The case comes to the high court from Montana, by way of the Ninth Circuit. In August 2009, a vehicle driven by Hillary Bouldin collided with one being driven by Rocky Dietz. Dietz filed a negligence complaint in state court claiming that Bouldin's carelessness had caused him to suffer several injuries, including one to his lower back.

The case from later moved to federal court.

Before trial, Bouldin admitted he was at fault for the accident and conceded that Dietz had in fact been injured. The parties also agreed that these injuries had caused Dietz to incur $10,136 in medical expenses. The only dispute at trial was the amount of future damages Bouldin owed Dietz.

Dietz presented evidence he would need regular physical therapy and pain injections in the wake of the accident; Bouldin countered by arguing Dietz had a long list of medical conditions prior to the crash, that only some of his medical expenses directly stemmed from the collision, and that Dietz had no intention of seeking the extensive treatment he claimed he needed.

During deliberations, a juror sent a note to Magistrate Judge Richard Anderson, who was presiding over the case, asking whether Dietz's $10,136 in medical expenses had been paid, and by whom. But Anderson said that information was not germane to the jury's verdict.

Immediately afterward, speaking to the parties' counsel, he wondered aloud whether the jury in fact understood that it could not returned a verdict less than the slightly more than $10,000 that had been stipulated.

"I can't believe that would happen, but if this is what we're heading toward, that would be grounds for a mistrial and I don't want a mistrial," he said, according to court documents. "Do you think they understand clearly ... that their verdict cannot be less than that amount?"

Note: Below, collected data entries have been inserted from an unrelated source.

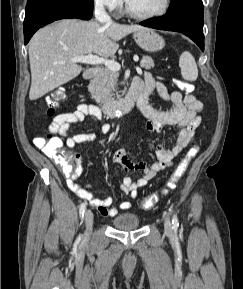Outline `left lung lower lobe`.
I'll return each mask as SVG.
<instances>
[{
	"mask_svg": "<svg viewBox=\"0 0 243 289\" xmlns=\"http://www.w3.org/2000/svg\"><path fill=\"white\" fill-rule=\"evenodd\" d=\"M140 24L183 33L204 51L202 0H172L165 15L142 21Z\"/></svg>",
	"mask_w": 243,
	"mask_h": 289,
	"instance_id": "1",
	"label": "left lung lower lobe"
}]
</instances>
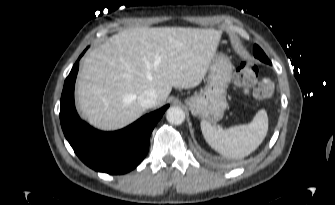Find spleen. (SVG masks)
Here are the masks:
<instances>
[{
    "label": "spleen",
    "mask_w": 335,
    "mask_h": 205,
    "mask_svg": "<svg viewBox=\"0 0 335 205\" xmlns=\"http://www.w3.org/2000/svg\"><path fill=\"white\" fill-rule=\"evenodd\" d=\"M201 131L206 142L215 151L227 158L241 159L255 151L263 142L268 131V116L261 109L249 124L225 130L202 120Z\"/></svg>",
    "instance_id": "obj_1"
}]
</instances>
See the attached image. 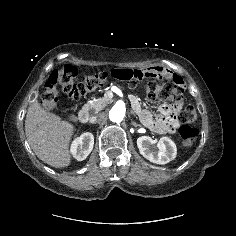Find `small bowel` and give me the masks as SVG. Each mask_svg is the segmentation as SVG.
Segmentation results:
<instances>
[{
  "instance_id": "obj_1",
  "label": "small bowel",
  "mask_w": 236,
  "mask_h": 236,
  "mask_svg": "<svg viewBox=\"0 0 236 236\" xmlns=\"http://www.w3.org/2000/svg\"><path fill=\"white\" fill-rule=\"evenodd\" d=\"M111 75L114 79L130 88L136 87L139 82L145 79V77H156L160 79L169 78L179 85L183 83L182 79L178 75L173 74L161 66L149 67L144 70L133 67H116L112 70ZM131 103L133 109L140 116L143 124L150 129L159 133L175 132L177 121L173 116L174 109L165 105L161 108V115L154 118L149 111L140 108L139 102L136 98H132Z\"/></svg>"
}]
</instances>
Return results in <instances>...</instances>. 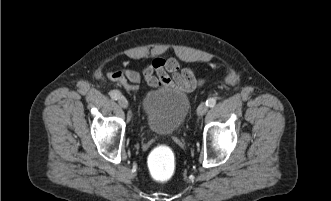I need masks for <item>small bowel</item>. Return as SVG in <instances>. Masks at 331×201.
Here are the masks:
<instances>
[{
  "instance_id": "c3829d8e",
  "label": "small bowel",
  "mask_w": 331,
  "mask_h": 201,
  "mask_svg": "<svg viewBox=\"0 0 331 201\" xmlns=\"http://www.w3.org/2000/svg\"><path fill=\"white\" fill-rule=\"evenodd\" d=\"M142 77L152 88L175 86L191 92L196 87L193 71L189 68H182L178 60L172 57L154 58L142 69L141 73L135 69L126 68L123 71L108 74L110 80L121 83L130 92L137 91V85Z\"/></svg>"
}]
</instances>
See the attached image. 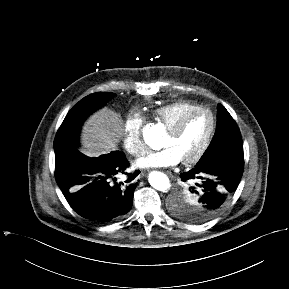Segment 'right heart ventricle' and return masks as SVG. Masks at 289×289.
Segmentation results:
<instances>
[{
    "label": "right heart ventricle",
    "mask_w": 289,
    "mask_h": 289,
    "mask_svg": "<svg viewBox=\"0 0 289 289\" xmlns=\"http://www.w3.org/2000/svg\"><path fill=\"white\" fill-rule=\"evenodd\" d=\"M195 103L185 100H178L161 105L152 111L153 118L161 123L166 129L172 126L184 113L198 108Z\"/></svg>",
    "instance_id": "right-heart-ventricle-1"
}]
</instances>
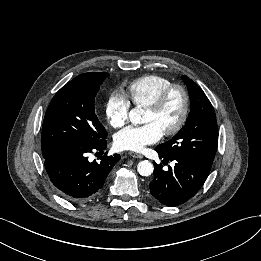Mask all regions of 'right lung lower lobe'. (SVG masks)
<instances>
[{
  "label": "right lung lower lobe",
  "instance_id": "1",
  "mask_svg": "<svg viewBox=\"0 0 261 261\" xmlns=\"http://www.w3.org/2000/svg\"><path fill=\"white\" fill-rule=\"evenodd\" d=\"M107 141L101 139L89 147H74L45 158V168L58 193L71 202H86L100 192L119 154L101 158L100 162L88 161V153L106 149Z\"/></svg>",
  "mask_w": 261,
  "mask_h": 261
}]
</instances>
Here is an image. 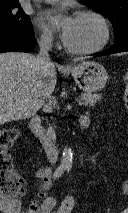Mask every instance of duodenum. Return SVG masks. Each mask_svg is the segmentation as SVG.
<instances>
[{
	"label": "duodenum",
	"mask_w": 128,
	"mask_h": 213,
	"mask_svg": "<svg viewBox=\"0 0 128 213\" xmlns=\"http://www.w3.org/2000/svg\"><path fill=\"white\" fill-rule=\"evenodd\" d=\"M80 129L86 130L89 126V118L87 116H81L79 120ZM30 129L33 134L40 140L47 157L51 161H56L59 155V149L55 144L53 135L46 131L41 124L39 116H33L30 120Z\"/></svg>",
	"instance_id": "1"
}]
</instances>
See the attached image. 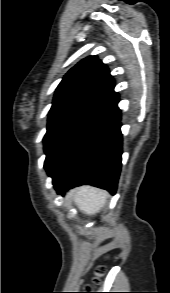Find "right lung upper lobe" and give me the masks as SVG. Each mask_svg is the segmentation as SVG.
I'll return each mask as SVG.
<instances>
[{
    "label": "right lung upper lobe",
    "mask_w": 170,
    "mask_h": 293,
    "mask_svg": "<svg viewBox=\"0 0 170 293\" xmlns=\"http://www.w3.org/2000/svg\"><path fill=\"white\" fill-rule=\"evenodd\" d=\"M118 101V94L114 92V80L108 68L96 56H89L63 77L56 89L48 116L81 106L112 109Z\"/></svg>",
    "instance_id": "cb5924a9"
}]
</instances>
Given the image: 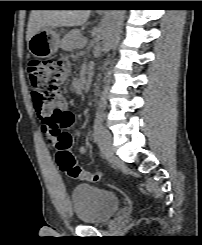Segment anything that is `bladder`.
<instances>
[{"instance_id":"obj_1","label":"bladder","mask_w":202,"mask_h":245,"mask_svg":"<svg viewBox=\"0 0 202 245\" xmlns=\"http://www.w3.org/2000/svg\"><path fill=\"white\" fill-rule=\"evenodd\" d=\"M71 202L78 220L91 225L103 224L121 205L115 193L88 184L73 189Z\"/></svg>"}]
</instances>
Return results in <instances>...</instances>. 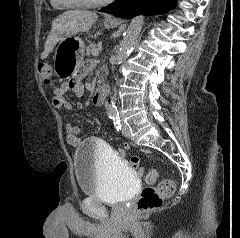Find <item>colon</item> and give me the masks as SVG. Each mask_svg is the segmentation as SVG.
<instances>
[{
  "label": "colon",
  "instance_id": "colon-1",
  "mask_svg": "<svg viewBox=\"0 0 240 238\" xmlns=\"http://www.w3.org/2000/svg\"><path fill=\"white\" fill-rule=\"evenodd\" d=\"M38 73L40 77L46 82H50L53 69L48 62H40L38 64ZM158 173L155 169H150L146 173V181L154 183L157 180ZM175 189L173 180L163 179L156 186L145 187L140 194L136 204L135 210L138 214H144L155 209H158L163 202V199L170 197Z\"/></svg>",
  "mask_w": 240,
  "mask_h": 238
}]
</instances>
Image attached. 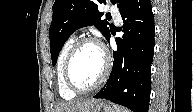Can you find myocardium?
Listing matches in <instances>:
<instances>
[{
  "label": "myocardium",
  "mask_w": 193,
  "mask_h": 112,
  "mask_svg": "<svg viewBox=\"0 0 193 112\" xmlns=\"http://www.w3.org/2000/svg\"><path fill=\"white\" fill-rule=\"evenodd\" d=\"M86 44H95L100 48L103 54V58H104V66H103V70H102L100 77L93 85L87 88H80L72 80L70 70H71V63H72L74 55L82 46ZM110 69H111V57L106 47L104 46V44L95 37H84V38L77 40L70 48L66 56L65 62H64L63 73H64L65 83L70 91H72L75 94H86V93L96 90L106 81L110 73Z\"/></svg>",
  "instance_id": "1"
}]
</instances>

Based on assurances from Bouldin's attorney, the judge took no further action. But when the jury returned with its verdict, the outcome of their deliberations was a shocker. They awarded Dietz no damages whatsoever.

Anderson dismissed the jurors, but then realized the verdict was a legal impossibility, since the parties had already stipulated the damages would be at least $10,136.

He immediately called the jurors back within moments, court documents say and told them their verdict violated the stipulation. After polling the jury to determine whether it had been exposed to prejudicial influence in the short time it had been dismissed, he ordered it to reconvene the following morning and issue a new verdict consistent with the stipulation.

The jury again found for Dietz, and awarded him $15,000 in damages. Dietz appealed.

The verdict and the court's actions were affirmed by the majority of a Ninth Circuit panel.

"[T]he district court did not abuse its discretion by recalling the jurors in lieu of declaring a mistrial," wrote U.S. Circuit Judge Raymond Fisher. "First, and importantly, the recall occurred very shortly after the dismissal. Although the court might have conducted an individualized and more detailed inquiry, its questioning adequately confirmed the jurors had not been exposed to prejudicial influences during the brief period between dismissal and recall. The court's decision to recall the jurors was thus not an abuse of discretion."

U.S. Circuit Judge Carlos Bea concurred with reservations. He agreed with the majority that Anderson did not err in re-empanelling the jury, and that a district court judge may re-empanel a jury only if he finds that the jury was not exposed to any outside influences that would compromises its ability to fairly render a verdict."

Where he parted with his colleagues was on the question of whether a district court judge should be required to undertake what the majority deemed an "appropriate inquiry" into whether prejudicial influences had tainted the jury.

"Because the majority's adoption of this duty of inquiry is inconsistent with our adversarial system of justice, I concur only in the judgment," Bea said.

As is their custom, the justices of the Supreme Court did not explain their rationale for taking up the case.